Boucher, going, going….

National selection convenor Andrew Hudson owes Mark Boucher a beer. What was looming as the most difficult decision of his tenure so far has now been made for him.

The problem of who replaces the most successful international wicket keeper of all time still remains emphatically unsolved – but at least Hudson and his fellow selectors won’t have to call time on Boucher’s career after the 35-year-old effectively mapped out his own exit strategy this week.

“Both Gary and Graeme have spoken about their desire to take an experienced team to England later in the year to defend the Basil d’Oliveira test trophy and I would love to be in that squad, but only if I am still performing and worthy of my place on merit, not reputation,” Boucher said after his inclusion in the test squad to tour New Zealand.

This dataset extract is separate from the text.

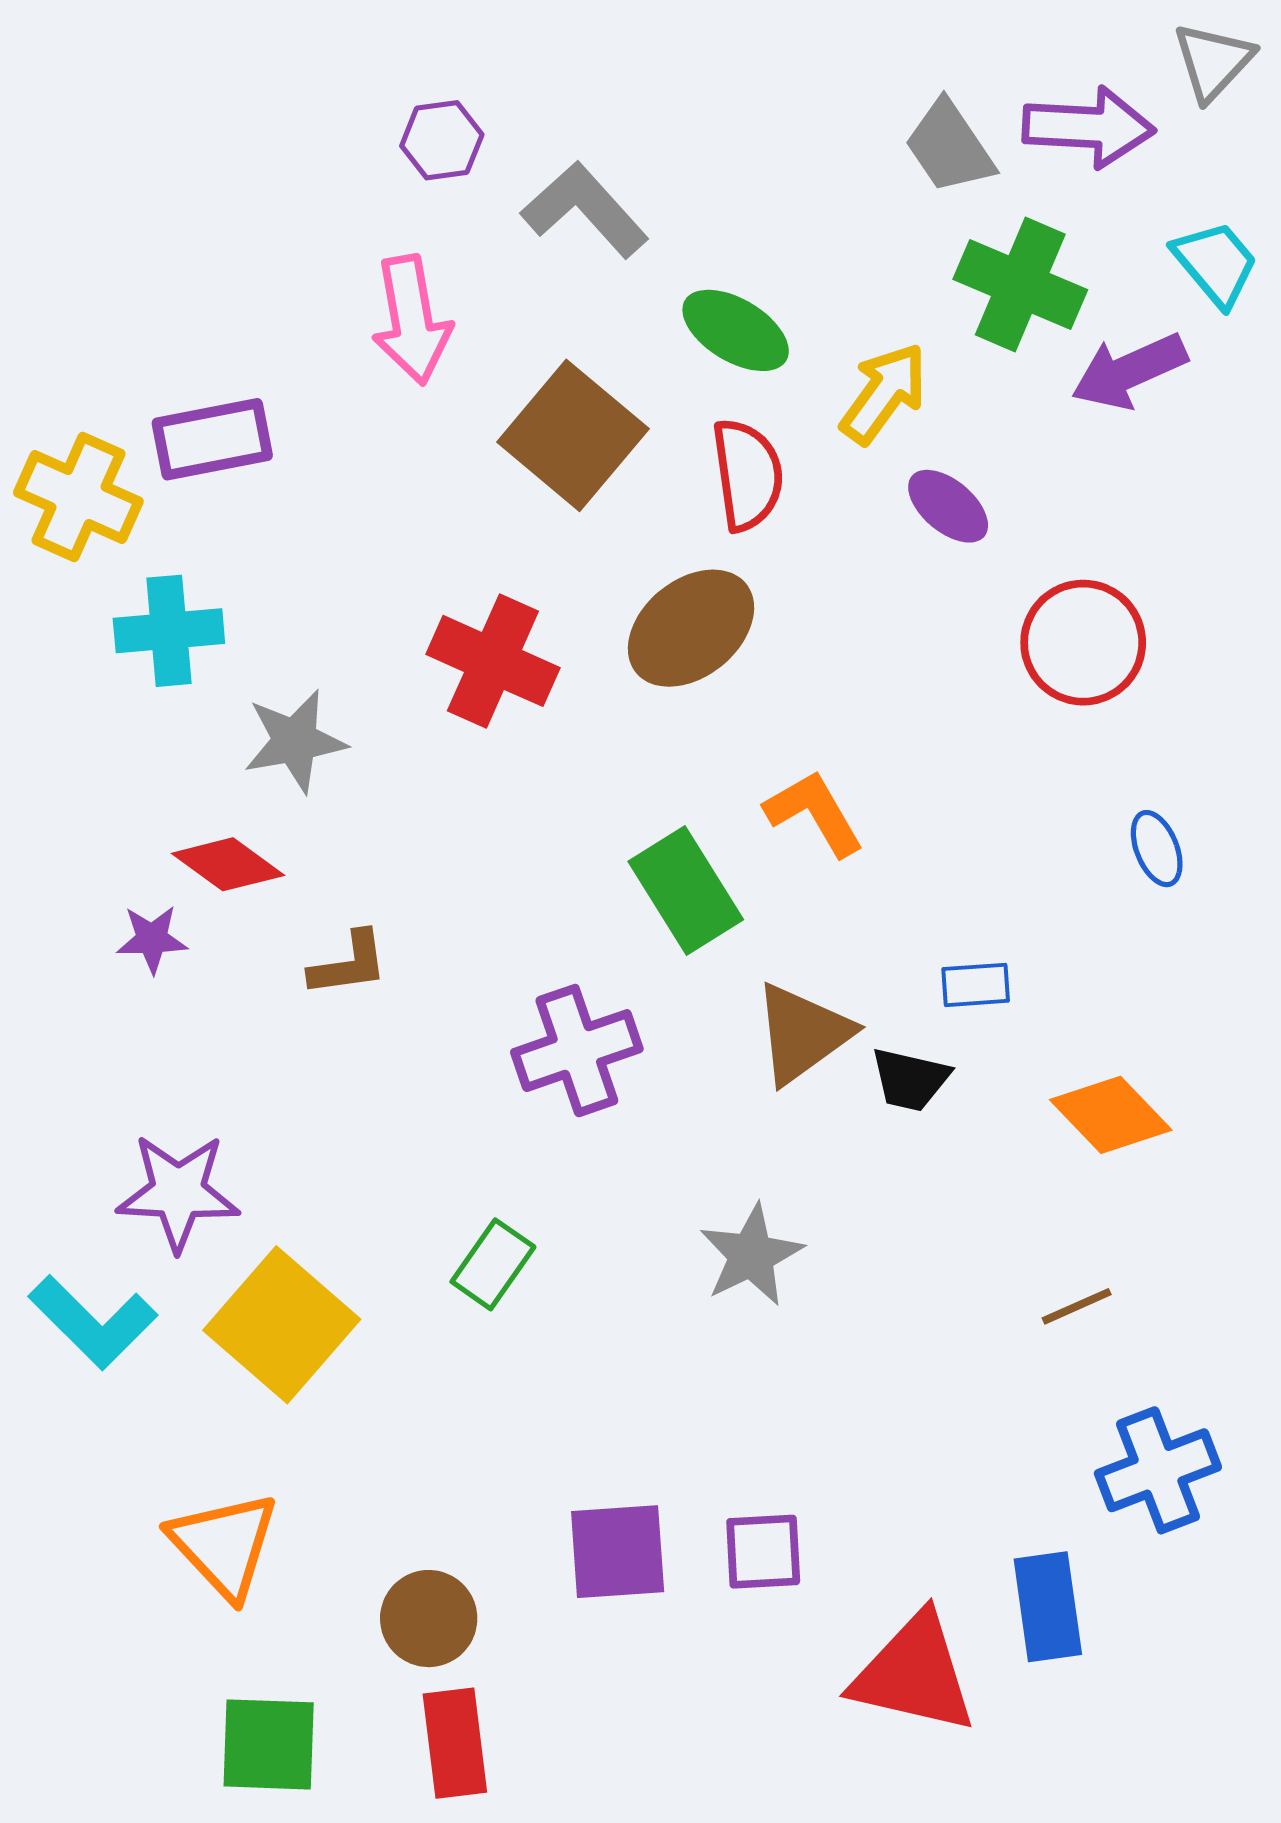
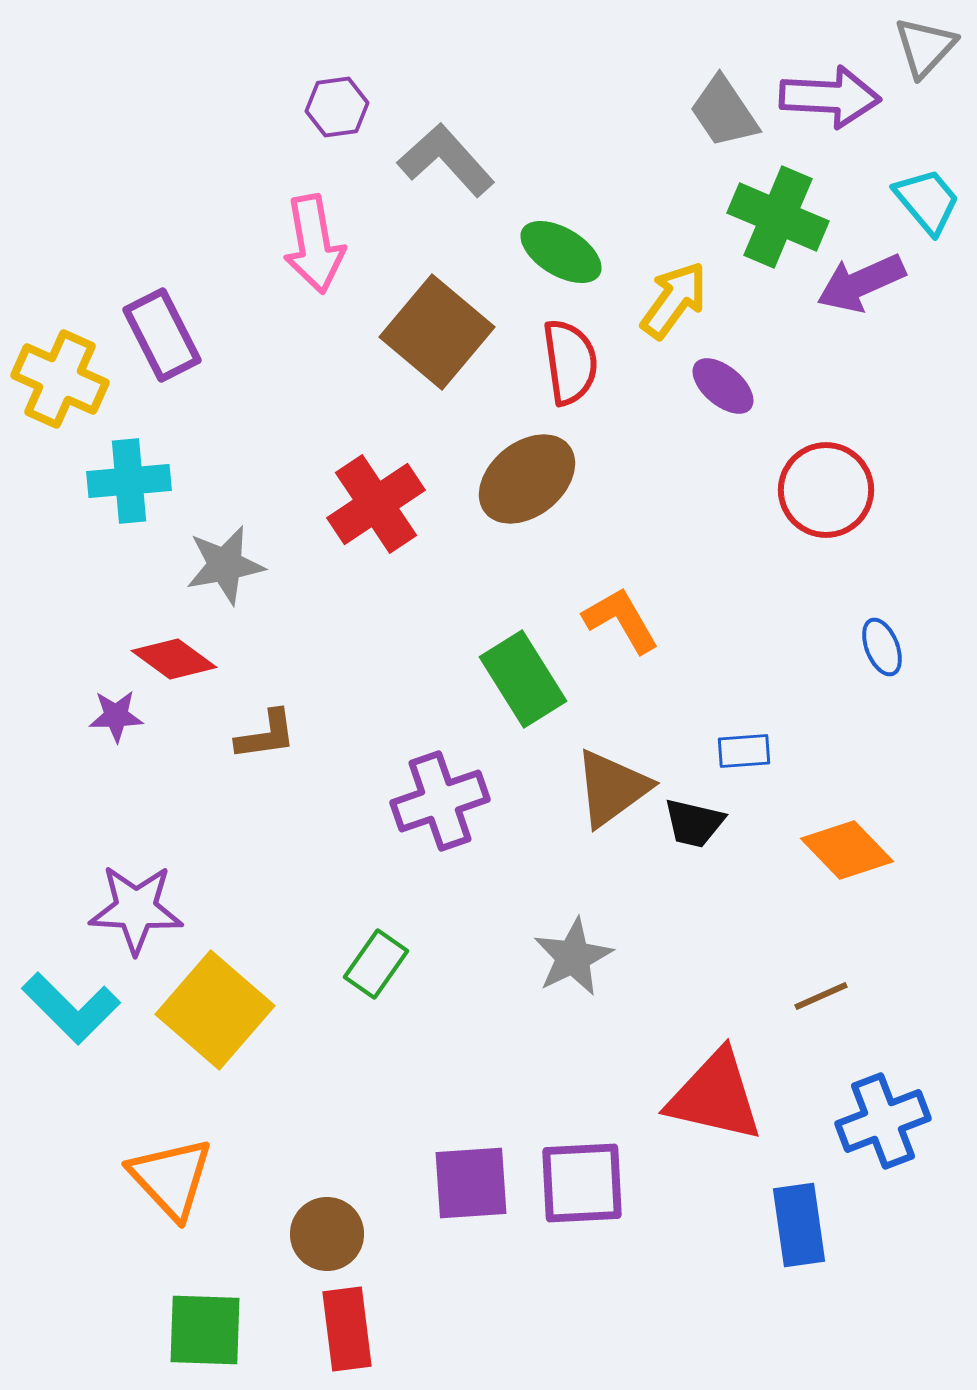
purple rectangle: (212, 439) -> (162, 335), turned 74
red cross: (493, 661) -> (376, 504), turned 32
purple square: (763, 1552) -> (582, 1183), size x1.4
red triangle: (914, 1674) -> (715, 1096), moved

“If I am selected to tour England, then I intend to make that my final tour with the national team. After that it will be time for someone else to take over the gloves and for me to focus on the next stage of my life. “

It was not a decision taken lightly. Quite the opposite. Having made his debut as a 19-year-old against Pakistan in Sheikupura in October 1997, Boucher has been virtually ever present for the last 16 years. It is the only life he has known.

“I still feel as confident and comfortable with the bat and gloves as I ever have. If I did not then I would have stepped away from international cricket as soon as I thought I couldn’t maintain the standards I’ve always set for myself,” he said.

In truth, however, he never fully recovered from the disappointment of being omitted from the ODI squad and missing last year’s World Cup, and the mounting criticism and questioning of his place in the test team may have started to wear him down. Not that he was admitting that this week – certainly not publicly.

“I’m as proud as ever to play for my country and I’m extremely grateful for the faith shown in me by Gary and the selectors, and I fully intend to repay that faith in New Zealand.

“Like all sportsmen I know that my playing career can’t go on forever and that a successor to me must be found for the test team, and I would like to help with that process, whoever the selectors believe that should be.”

The Cobras’ Dane Vilas has grabbed attention recently with some outstanding batting but stalwarts Daryn Smit (Dolphins), Heino Kuhn (Titans) and Thami Tsolekile (Lions) all have strong and legitimate claims to be given a chance at becoming Boucher’s successor.

But for the man they nicknamed ‘Guinness’ during the early part of his career because he broke so many records (his current test haul of 544 victims is almost certain never to be overhauled), it is now all about going out with a bang.

“Right now I’m just focussing all my energy on playing the best test cricket of my life over the next six months and finishing on a high, perhaps even with the No 1 ranking. Hopefully there are still plenty of runs and catches to come. There’s certainly still plenty of life left in this cricketer and I want people to remember me for all the right reasons.”